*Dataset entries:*
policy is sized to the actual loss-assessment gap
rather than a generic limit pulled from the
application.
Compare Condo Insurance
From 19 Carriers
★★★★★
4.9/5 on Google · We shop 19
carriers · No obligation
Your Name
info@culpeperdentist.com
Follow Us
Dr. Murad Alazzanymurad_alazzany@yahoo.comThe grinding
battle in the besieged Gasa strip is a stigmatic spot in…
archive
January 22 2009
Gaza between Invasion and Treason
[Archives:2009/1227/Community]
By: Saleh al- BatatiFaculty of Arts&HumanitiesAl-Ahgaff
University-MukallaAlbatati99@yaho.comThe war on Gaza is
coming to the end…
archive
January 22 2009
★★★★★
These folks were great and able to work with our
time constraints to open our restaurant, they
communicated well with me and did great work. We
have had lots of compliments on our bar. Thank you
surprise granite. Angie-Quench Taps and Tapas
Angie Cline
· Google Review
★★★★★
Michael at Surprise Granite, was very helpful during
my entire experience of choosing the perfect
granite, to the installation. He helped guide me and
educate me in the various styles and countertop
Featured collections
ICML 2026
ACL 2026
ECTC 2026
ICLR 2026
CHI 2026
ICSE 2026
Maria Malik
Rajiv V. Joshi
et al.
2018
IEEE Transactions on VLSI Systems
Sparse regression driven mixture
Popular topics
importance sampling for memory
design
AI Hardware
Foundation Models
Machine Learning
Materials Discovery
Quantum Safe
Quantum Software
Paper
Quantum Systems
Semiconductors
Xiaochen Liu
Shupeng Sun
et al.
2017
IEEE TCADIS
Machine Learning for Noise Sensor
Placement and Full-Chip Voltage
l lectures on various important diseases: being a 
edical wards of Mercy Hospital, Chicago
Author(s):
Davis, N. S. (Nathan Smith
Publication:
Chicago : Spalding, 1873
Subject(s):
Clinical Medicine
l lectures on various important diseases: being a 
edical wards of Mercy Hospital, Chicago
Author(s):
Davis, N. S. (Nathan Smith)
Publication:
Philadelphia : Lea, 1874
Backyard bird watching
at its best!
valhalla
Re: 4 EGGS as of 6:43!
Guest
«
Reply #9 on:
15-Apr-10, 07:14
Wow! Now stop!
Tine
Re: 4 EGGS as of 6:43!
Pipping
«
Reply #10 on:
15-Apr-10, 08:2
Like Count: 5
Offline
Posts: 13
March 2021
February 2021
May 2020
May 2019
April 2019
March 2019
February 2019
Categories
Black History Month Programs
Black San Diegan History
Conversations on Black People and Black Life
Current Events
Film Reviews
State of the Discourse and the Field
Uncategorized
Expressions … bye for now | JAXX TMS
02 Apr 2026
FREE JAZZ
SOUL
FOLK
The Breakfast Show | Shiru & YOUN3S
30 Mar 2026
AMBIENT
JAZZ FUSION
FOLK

*Problem to work on:* Reproduce each record exactly as written above.

*Answer box:*
policy is sized to the actual loss-assessment gap
rather than a generic limit pulled from the
application.
Compare Condo Insurance
From 19 Carriers
★★★★★
4.9/5 on Google · We shop 19
carriers · No obligation
Your Name
info@culpeperdentist.com
Follow Us
Dr. Murad Alazzanymurad_alazzany@yahoo.comThe grinding
battle in the besieged Gasa strip is a stigmatic spot in…
archive
January 22 2009
Gaza between Invasion and Treason
[Archives:2009/1227/Community]
By: Saleh al- BatatiFaculty of Arts&HumanitiesAl-Ahgaff
University-MukallaAlbatati99@yaho.comThe war on Gaza is
coming to the end…
archive
January 22 2009
★★★★★
These folks were great and able to work with our
time constraints to open our restaurant, they
communicated well with me and did great work. We
have had lots of compliments on our bar. Thank you
surprise granite. Angie-Quench Taps and Tapas
Angie Cline
· Google Review
★★★★★
Michael at Surprise Granite, was very helpful during
my entire experience of choosing the perfect
granite, to the installation. He helped guide me and
educate me in the various styles and countertop
Featured collections
ICML 2026
ACL 2026
ECTC 2026
ICLR 2026
CHI 2026
ICSE 2026
Maria Malik
Rajiv V. Joshi
et al.
2018
IEEE Transactions on VLSI Systems
Sparse regression driven mixture
Popular topics
importance sampling for memory
design
AI Hardware
Foundation Models
Machine Learning
Materials Discovery
Quantum Safe
Quantum Software
Paper
Quantum Systems
Semiconductors
Xiaochen Liu
Shupeng Sun
et al.
2017
IEEE TCADIS
Machine Learning for Noise Sensor
Placement and Full-Chip Voltage
l lectures on various important diseases: being a 
edical wards of Mercy Hospital, Chicago
Author(s):
Davis, N. S. (Nathan Smith
Publication:
Chicago : Spalding, 1873
Subject(s):
Clinical Medicine
l lectures on various important diseases: being a 
edical wards of Mercy Hospital, Chicago
Author(s):
Davis, N. S. (Nathan Smith)
Publication:
Philadelphia : Lea, 1874
Backyard bird watching
at its best!
valhalla
Re: 4 EGGS as of 6:43!
Guest
«
Reply #9 on:
15-Apr-10, 07:14
Wow! Now stop!
Tine
Re: 4 EGGS as of 6:43!
Pipping
«
Reply #10 on:
15-Apr-10, 08:2
Like Count: 5
Offline
Posts: 13
March 2021
February 2021
May 2020
May 2019
April 2019
March 2019
February 2019
Categories
Black History Month Programs
Black San Diegan History
Conversations on Black People and Black Life
Current Events
Film Reviews
State of the Discourse and the Field
Uncategorized
Expressions … bye for now | JAXX TMS
02 Apr 2026
FREE JAZZ
SOUL
FOLK
The Breakfast Show | Shiru & YOUN3S
30 Mar 2026
AMBIENT
JAZZ FUSION
FOLK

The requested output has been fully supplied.